Expert Evaluation of Artificial Intelligence Generated Answers to Frequently Asked Questions About Rhinoplasty Rinoplasti Sık Sorulan Sorularına Yapay Zekâ Yanıtlarının Uzman Onaylı Karşılaştırması

Şerifle, Serkan; ÇELİK, BURAK; BULUT, KADİR; Gül, Fatih; BOZDEMİR, KAZIM; BABADEMEZ, MEHMET

doi:10.54005/geneltip.1756002

Expert Evaluation of Artificial Intelligence Generated Answers to Frequently Asked Questions About Rhinoplasty Rinoplasti Sık Sorulan Sorularına Yapay Zekâ Yanıtlarının Uzman Onaylı Karşılaştırması

Şerifle S., ÇELİK B., BULUT K. Ş., Gül F., BOZDEMİR K., BABADEMEZ M. A.

Genel Tip Dergisi, cilt.36, sa.2026, 2026 (Scopus, TRDizin)

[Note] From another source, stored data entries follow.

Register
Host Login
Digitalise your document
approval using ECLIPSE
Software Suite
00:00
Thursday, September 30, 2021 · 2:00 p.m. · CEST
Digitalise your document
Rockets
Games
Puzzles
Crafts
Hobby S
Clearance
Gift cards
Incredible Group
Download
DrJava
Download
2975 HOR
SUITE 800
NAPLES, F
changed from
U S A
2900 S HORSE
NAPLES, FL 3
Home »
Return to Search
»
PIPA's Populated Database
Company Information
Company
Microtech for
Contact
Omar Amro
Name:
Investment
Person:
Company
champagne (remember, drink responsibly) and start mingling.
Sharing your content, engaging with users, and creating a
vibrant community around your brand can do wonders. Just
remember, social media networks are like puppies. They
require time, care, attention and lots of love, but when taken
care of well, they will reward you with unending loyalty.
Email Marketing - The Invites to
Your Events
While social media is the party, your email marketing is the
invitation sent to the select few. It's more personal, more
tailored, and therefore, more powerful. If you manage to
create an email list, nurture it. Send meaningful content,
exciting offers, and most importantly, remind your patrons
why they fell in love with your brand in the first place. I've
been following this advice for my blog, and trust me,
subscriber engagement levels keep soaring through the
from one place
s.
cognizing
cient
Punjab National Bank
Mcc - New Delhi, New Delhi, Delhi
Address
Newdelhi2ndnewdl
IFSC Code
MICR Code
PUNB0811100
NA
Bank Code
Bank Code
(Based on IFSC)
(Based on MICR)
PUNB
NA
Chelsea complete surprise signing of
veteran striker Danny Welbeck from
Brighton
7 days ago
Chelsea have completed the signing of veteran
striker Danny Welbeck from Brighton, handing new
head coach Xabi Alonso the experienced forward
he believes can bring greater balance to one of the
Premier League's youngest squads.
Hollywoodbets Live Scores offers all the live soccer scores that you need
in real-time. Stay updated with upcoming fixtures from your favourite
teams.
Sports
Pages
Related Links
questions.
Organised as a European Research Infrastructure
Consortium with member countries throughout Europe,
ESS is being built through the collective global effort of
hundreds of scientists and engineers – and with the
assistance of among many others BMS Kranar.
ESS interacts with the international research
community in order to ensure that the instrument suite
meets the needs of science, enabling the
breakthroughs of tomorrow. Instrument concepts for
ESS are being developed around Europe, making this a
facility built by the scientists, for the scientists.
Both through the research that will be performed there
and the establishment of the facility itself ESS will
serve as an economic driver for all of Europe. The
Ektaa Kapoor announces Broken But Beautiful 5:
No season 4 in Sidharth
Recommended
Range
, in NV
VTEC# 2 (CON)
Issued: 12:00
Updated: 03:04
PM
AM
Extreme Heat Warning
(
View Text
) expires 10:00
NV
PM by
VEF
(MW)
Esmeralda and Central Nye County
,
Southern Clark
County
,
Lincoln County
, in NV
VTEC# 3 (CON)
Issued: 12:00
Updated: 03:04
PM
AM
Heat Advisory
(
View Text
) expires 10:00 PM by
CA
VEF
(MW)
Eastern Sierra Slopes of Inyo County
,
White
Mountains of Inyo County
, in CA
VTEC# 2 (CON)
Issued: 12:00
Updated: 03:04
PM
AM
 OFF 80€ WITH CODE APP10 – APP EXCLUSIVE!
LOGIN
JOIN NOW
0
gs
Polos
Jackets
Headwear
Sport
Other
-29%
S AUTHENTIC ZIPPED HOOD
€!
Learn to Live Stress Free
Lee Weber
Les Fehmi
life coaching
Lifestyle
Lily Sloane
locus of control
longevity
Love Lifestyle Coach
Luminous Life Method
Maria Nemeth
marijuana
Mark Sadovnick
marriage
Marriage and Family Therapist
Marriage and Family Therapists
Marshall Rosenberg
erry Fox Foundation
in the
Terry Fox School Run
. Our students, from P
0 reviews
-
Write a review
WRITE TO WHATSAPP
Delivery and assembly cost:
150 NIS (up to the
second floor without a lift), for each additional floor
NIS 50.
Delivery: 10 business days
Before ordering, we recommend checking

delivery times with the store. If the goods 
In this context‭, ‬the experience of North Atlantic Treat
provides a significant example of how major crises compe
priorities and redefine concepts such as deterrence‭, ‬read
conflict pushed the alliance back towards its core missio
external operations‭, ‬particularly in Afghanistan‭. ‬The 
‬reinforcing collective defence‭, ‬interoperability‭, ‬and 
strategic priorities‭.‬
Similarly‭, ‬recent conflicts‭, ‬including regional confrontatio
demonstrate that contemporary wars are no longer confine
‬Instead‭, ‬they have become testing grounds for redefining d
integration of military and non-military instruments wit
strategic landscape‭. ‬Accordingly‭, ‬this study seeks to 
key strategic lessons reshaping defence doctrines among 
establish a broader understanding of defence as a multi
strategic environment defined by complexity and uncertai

Yayın Türü: Makale / Tam Makale
Cilt numarası: 36 Sayı: 2026
Basım Tarihi: 2026
Doi Numarası: 10.54005/geneltip.1756002
Dergi Adı: Genel Tip Dergisi
Derginin Tarandığı İndeksler: Scopus, Directory of Open Access Journals, TR DİZİN (ULAKBİM)
Anahtar Kelimeler: Artificial intelligence, comprehension, large language models, postoperative care, rhinoplasty
Lokman Hekim Üniversitesi Adresli: Evet

Özet

Aim: Large language models (LLMs) such as ChatGPT-4, DeepSeek, and Gemini are increasingly explored as tools for patient education and clinical decision support. However, concerns remain regarding their factual accuracy, completeness, and readability, especially when addressing frequently asked patient questions in postoperative care. This study aimed to directly compare three leading AI models—ChatGPT-4, DeepSeek, and Gemini—in terms of their accuracy, clarity, relevance, and completeness when answering common postoperative rhinoplasty FAQs. A secondary objective was to assess the readability of these AI-generated responses for a general patient audience. Methods: We selected 14 frequently asked questions based on authoritative AAO-HNS guidelines. Responses from each AI model were independently evaluated by 15 otorhinolaryngologists using a 5-point Likert scale across four domains: accuracy, clarity, relevance, and completeness. Readability was measured using the Flesch Reading Ease Score and Flesch–Kincaid Grade Level. Data were analyzed using appropriate statistical tests to identify significant differences among the models. Results: Expert evaluations showed significant performance differences among the models. DeepSeek underperformed in both accuracy (p=0.00003) and completeness (p=0.0042) compared to ChatGPT-4 and Gemini. No statistically significant differences were observed for clarity (p=0.52) or relevance (p=0.42). Although readability scores did not significantly differ across models, all responses were deemed too complex for the average patient to understand fully. Conclusions: While ChatGPT-4 and Gemini demonstrated higher accuracy and completeness than DeepSeek, none of the evaluated AI models produced content that met essential patient readability standards. These findings underscore the need for improved content accessibility and ongoing human oversight before LLMs can be reliably integrated into clinical patient education. This study establishes an important benchmark and highlights the urgency for future AI development to prioritize both factual integrity and true patient comprehension.